I had this great plan to put up some details about various hikes I like, to keep going with the “Yellowstone Practical” idea. I even started a post on that for today…
As you can tell from the lack of a morning post, I didn’t really follow through. Not because I couldn’t have, but because something else rose in my mind last night. Now, I’ve mentioned before one of writing’s primary rules: when an idea comes to you, YOU WRITE IT!
Last night I, err, did not write it. I didn’t quite forget the thought, but I did have to spend the better part of today reconstructing it while I worked in the store.
At any rate, here goes:
I spent some time reading the news on my day off. I know, I know…that is always a mistake. You’d think I would know better by now, but nope.
Most of the crap I was able to ignore, but something stuck with me: the whole damned NFL-anthem-flag controversy. How the hell is this still a thing?
Look, I realize I am not the most grown-up person in any room (including a room full of kindergarteners), but even I can see how stupid is this whole thing. And by stupid, I mean everyone involved. I know we’re talking about the confluence of politics, culture and sports here, but isn’t there someone who can be the adult in the room?
So, what the hell, I’ll throw in my two cents. Actually, I’ve got two opinions/thoughts here, so I’ll round it all up to a nickel.
First of all: I am a sports guy. All of my life I have been a sports guy. More than that, I have been a team sports guy. Team sports are the everyday embodiment of self-sacrifice. Well…at least…they should be. In all of the bullshit, dating back to last year, I saw very little conception of team-first. I saw an awful lot of “me-first”, but not much else.
I will, however, call out for credit those that did put team first, that acted like the whole was greater than the sum of the parts. I think the Seahawks nailed it last year when they linked arms as a team. Much as I detest Jerry Jones, the Cowboys this year got it right, as well.
Those teams that had no unity? Truly sad.
And the cowardice of those that simply hid away in the locker room and hoped to bury their heads? Beyond sad, beyond weak, and well into the territory of truly pathetic.
Right or wrong, at least the other guys picked a side. I’ll always take someone who picks a side, whether I agree or not, over someone who tries to ride the fence and please everyone.
Okay, so that’s the first bit. The less important bit. Now comes the second part…
By definition, no society, no country, no people is perfect. To dredge up an old quote, “All are judged and found wanting.” The United States is anything but perfect. The flaws in our society today are manifold…and, in many cases, obvious.
Hell, I write about many of those flaws: about the exploitation of the weak, about the vast, indefensible chasm between rich and poor, about the evil one human can do to another for the smallest of reasons, about the suffering and despair that suffocate so many lives…
But that doesn’t mean I don’t think and dream of better.

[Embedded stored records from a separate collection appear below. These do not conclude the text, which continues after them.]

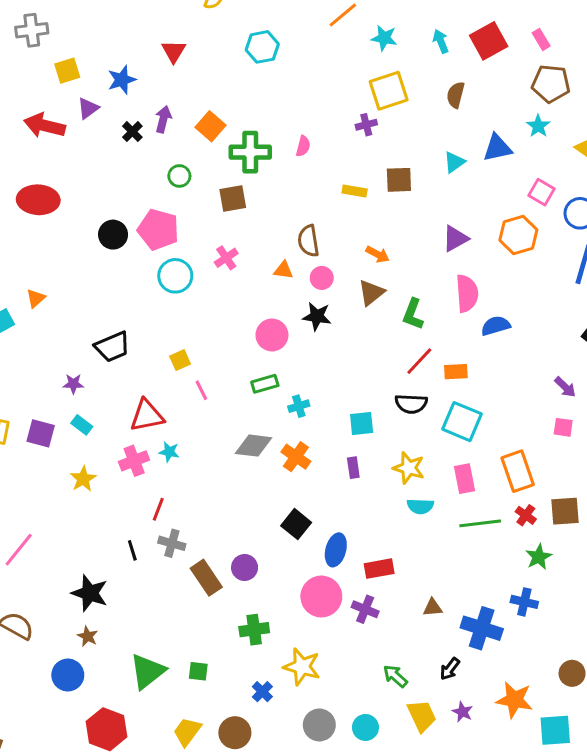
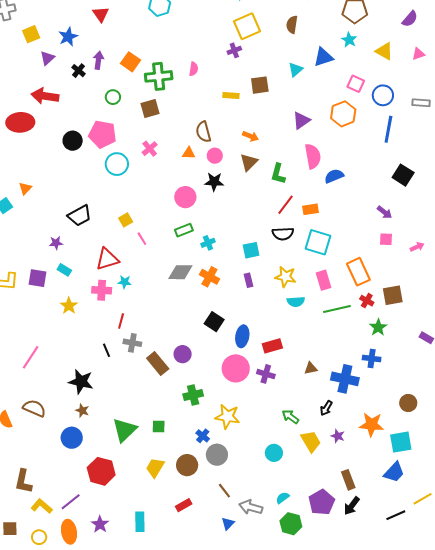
red arrow: (45, 126) -> (45, 96), moved
pink cross: (134, 461) -> (102, 290), turned 30
gray circle: (319, 725) -> (217, 455), moved

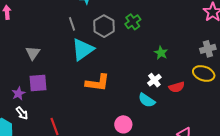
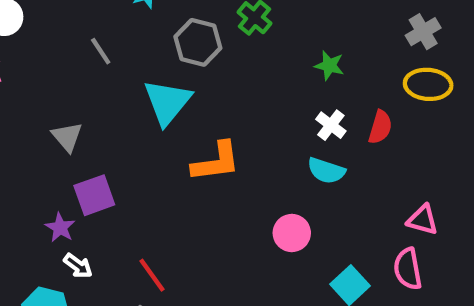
gray line: (72, 24) -> (101, 51), moved
red semicircle: (177, 87) -> (380, 127), turned -42

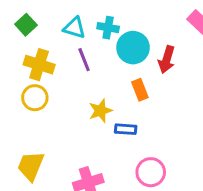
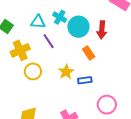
cyan cross: (108, 28) -> (60, 17), turned 32
yellow cross: (39, 65) -> (20, 50), turned -30
yellow circle: (35, 98) -> (33, 71), moved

That doesn’t mean I think we as a species, as a society, as a country are irredeemable. If I thought that – if I bought that deeply into cynical nihilism – it would be time to just plain give up, and that I refuse to do.

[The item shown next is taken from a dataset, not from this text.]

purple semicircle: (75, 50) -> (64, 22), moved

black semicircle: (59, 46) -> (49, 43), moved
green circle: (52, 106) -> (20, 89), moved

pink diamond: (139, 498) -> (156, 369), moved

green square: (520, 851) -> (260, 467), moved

To redeem ourselves, however, we need aspirations. More importantly, we need aspirations that can pull us together. We need symbols, and dreams, that we can all share.

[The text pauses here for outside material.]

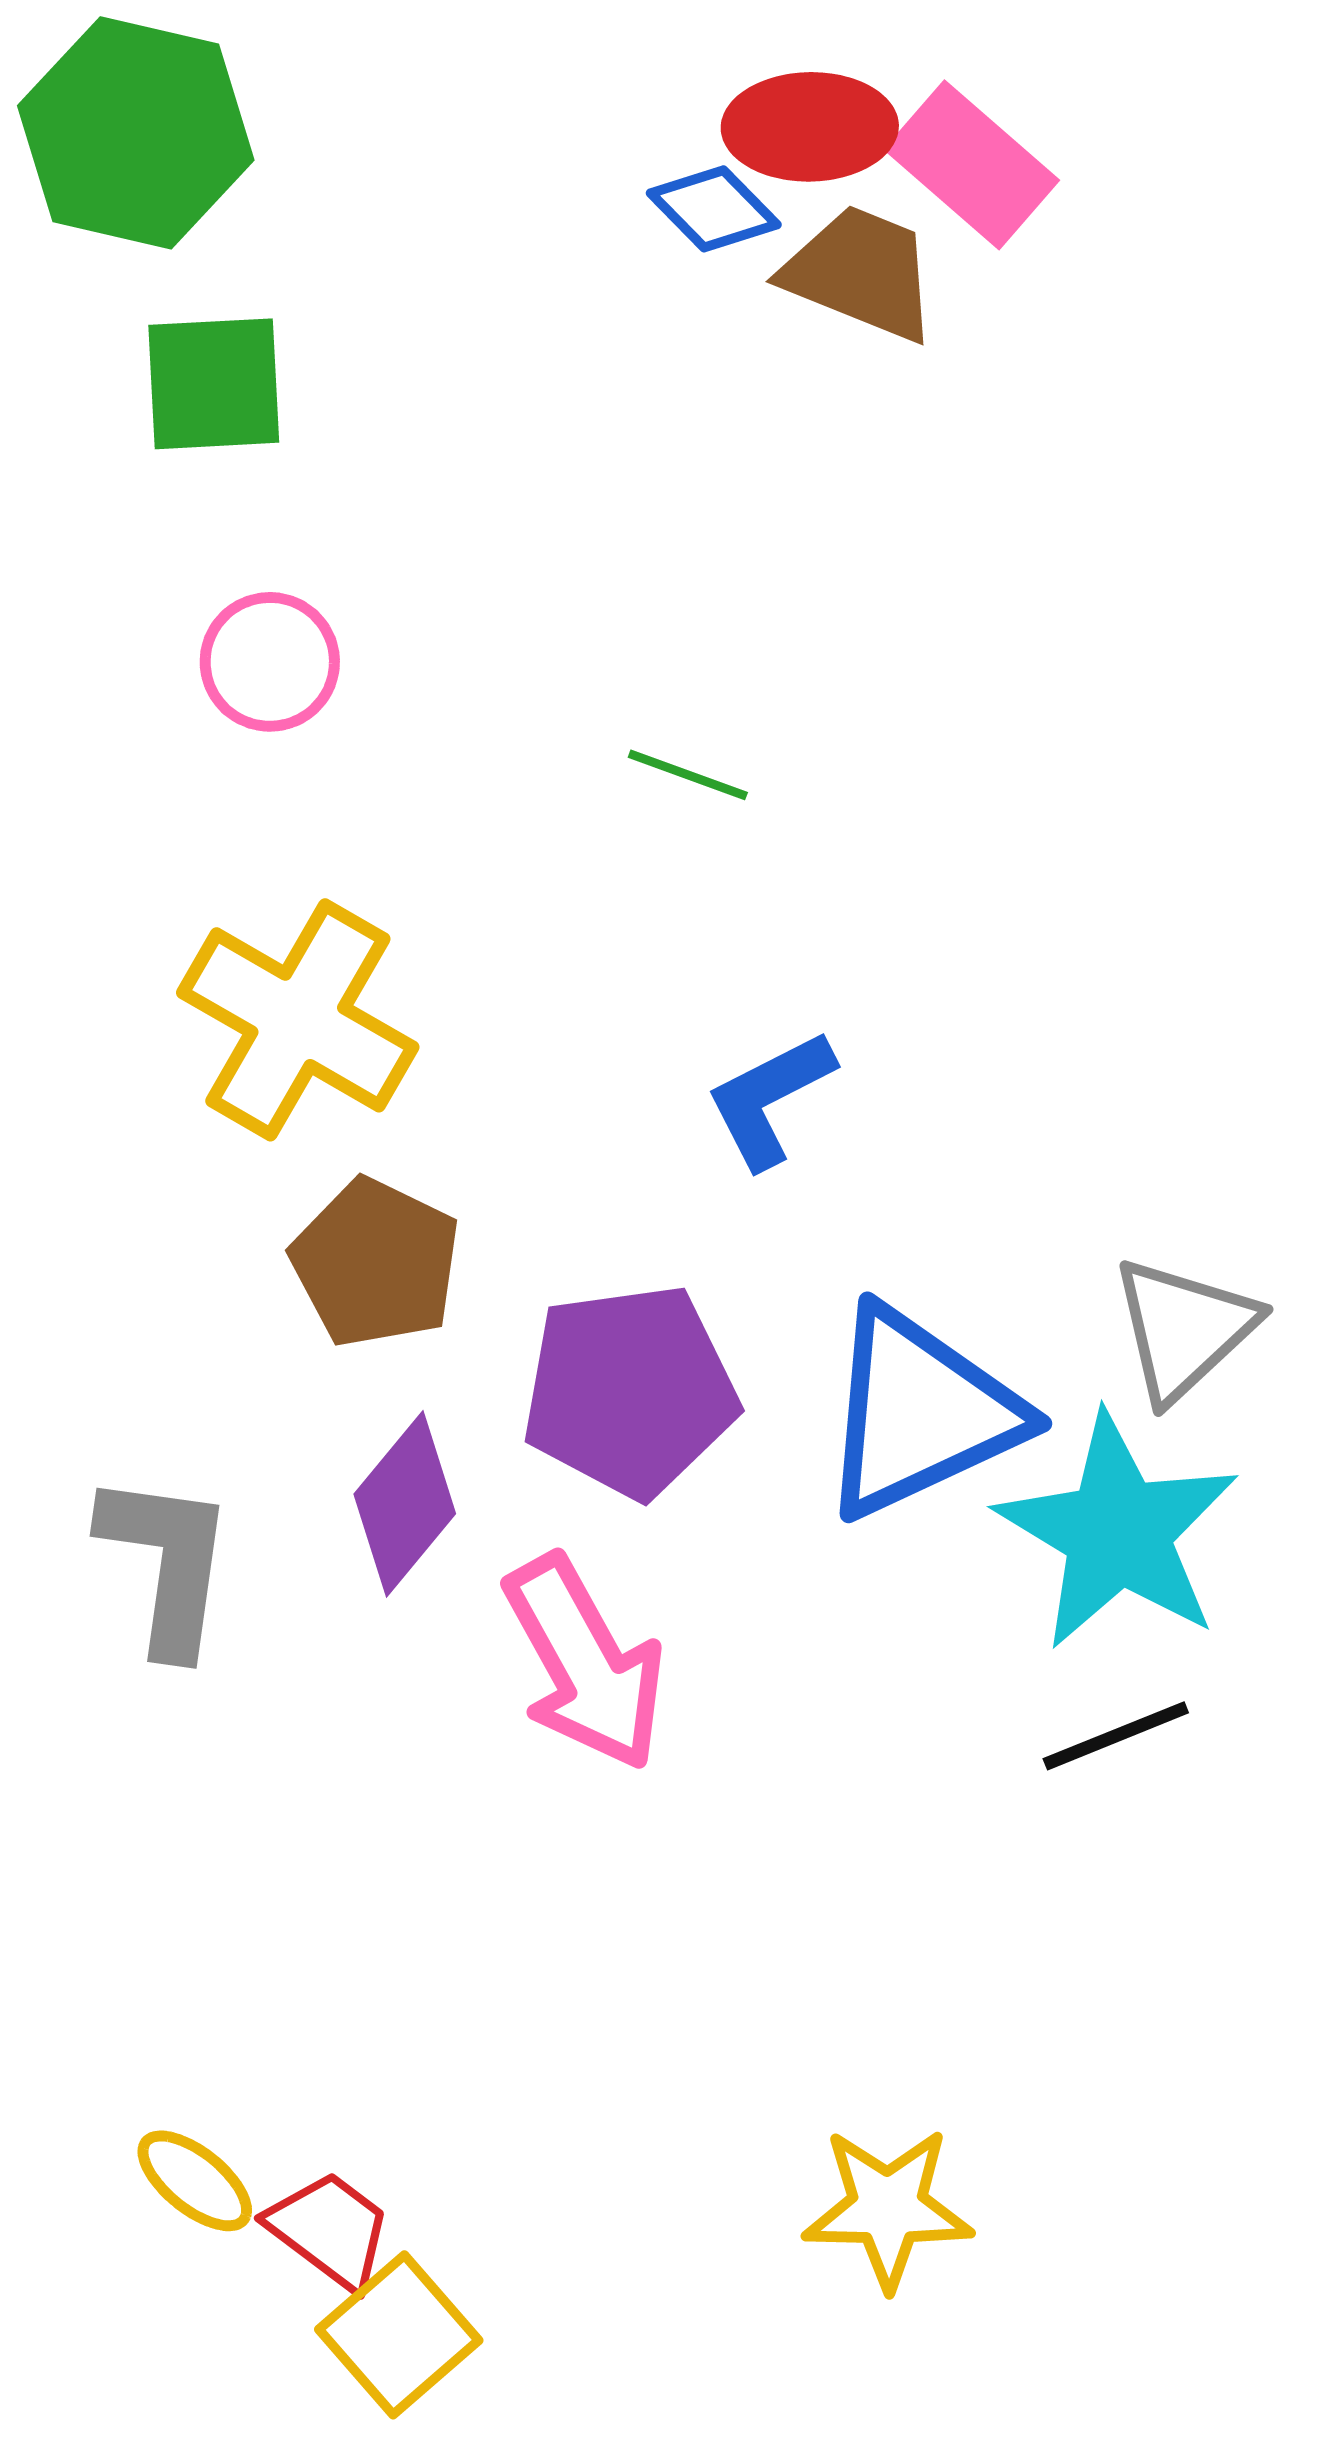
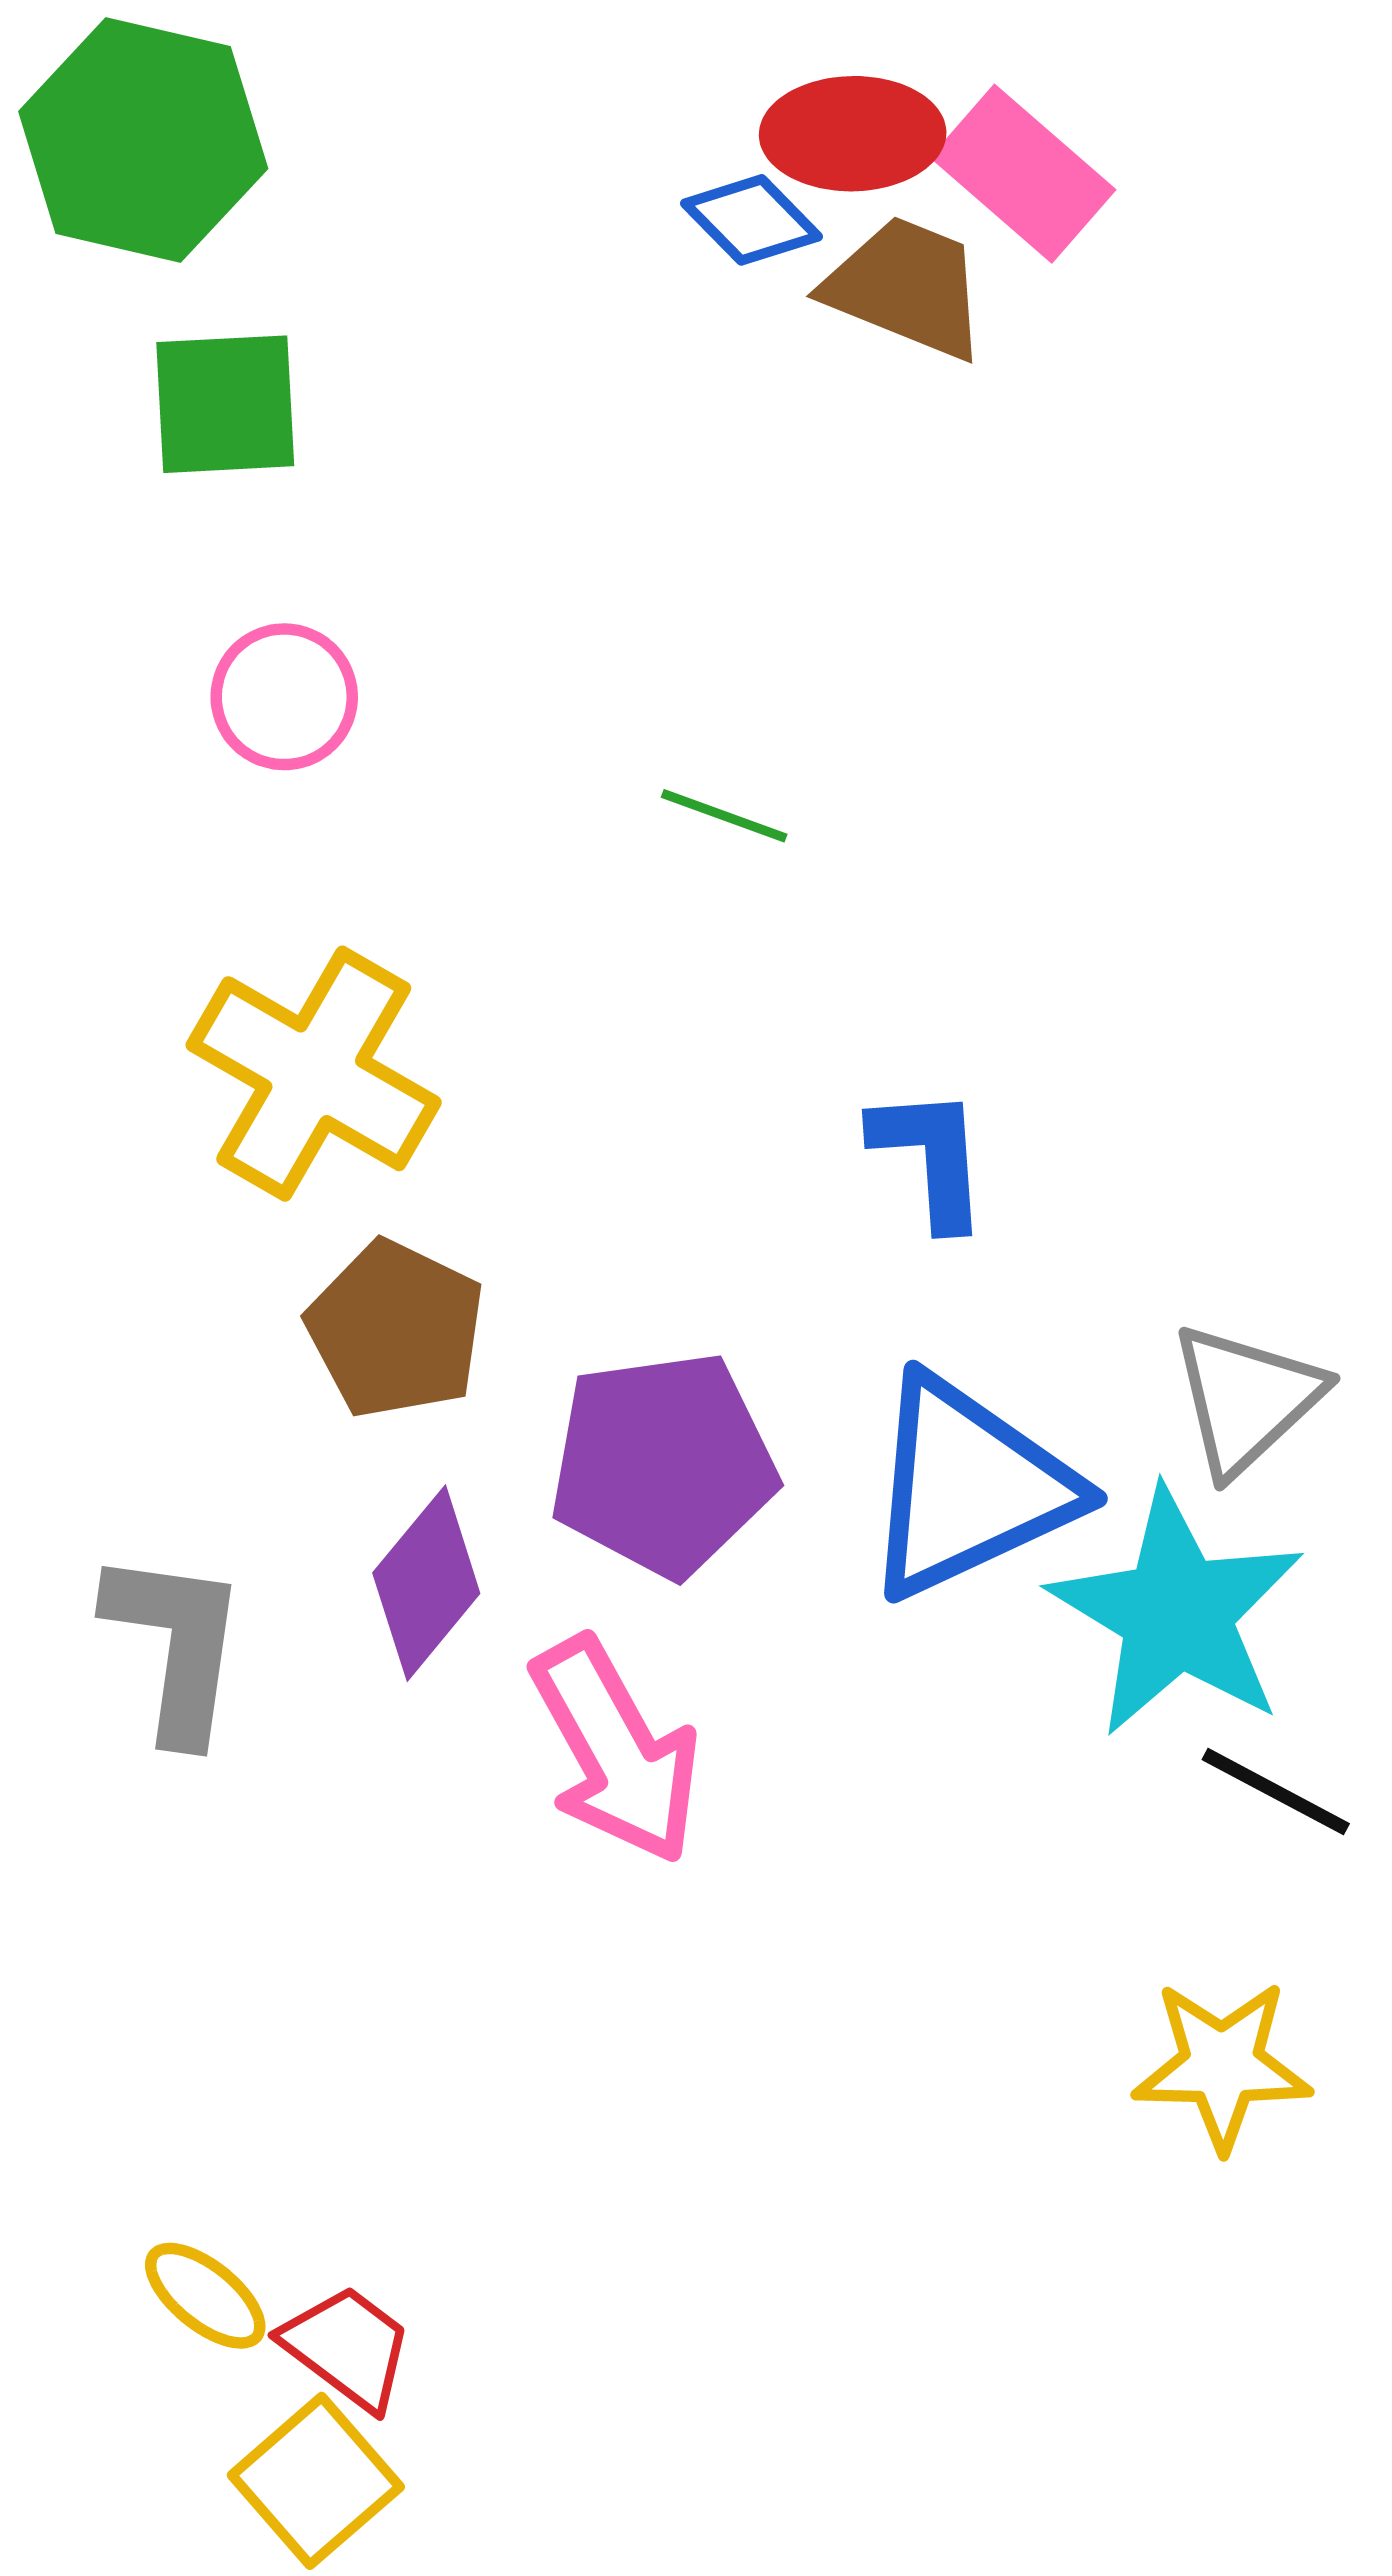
blue L-shape: (770, 1099) -> (930, 1157), moved, turned 113
black line: (1116, 1736) -> (1276, 1792), moved, turned 50
yellow star: (888, 2208) -> (1222, 2065), moved
yellow square: (399, 2335) -> (316, 2481), moved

I cannot comment on other countries, nor other peoples, but to me the dream of what the US could be is one of those aspirations. But to get there we have to value in common the effort and work it will take to get there.
The American flag is just a bunch of fabric stitched together, in one sense. It is nothing more than a glorified bed-sheet tied to a stick. In another sense, however, it is something very different: it is a symbol of what could be. It could/should be, when you get down to it, something to unify, something to symbolize all of our aspirations.
See the problems…speak out on the problems…give your time and your money and your life to fixing those problems…but dream and aspire together. Value what could be together.
You and I don’t have to agree. We can argue and debate and oppose each other all we want, IF we both believe in and value where we’re going…value what could be.
If, however, we hold nothing in common – if we share no aspirations or dreams – then we are doomed to strife and discord. And, eventually, to the disintegration of the little that still holds the many, many different strands of the US – as a nation and as a people – together. In the end, all we will have left is the regret of what could have been.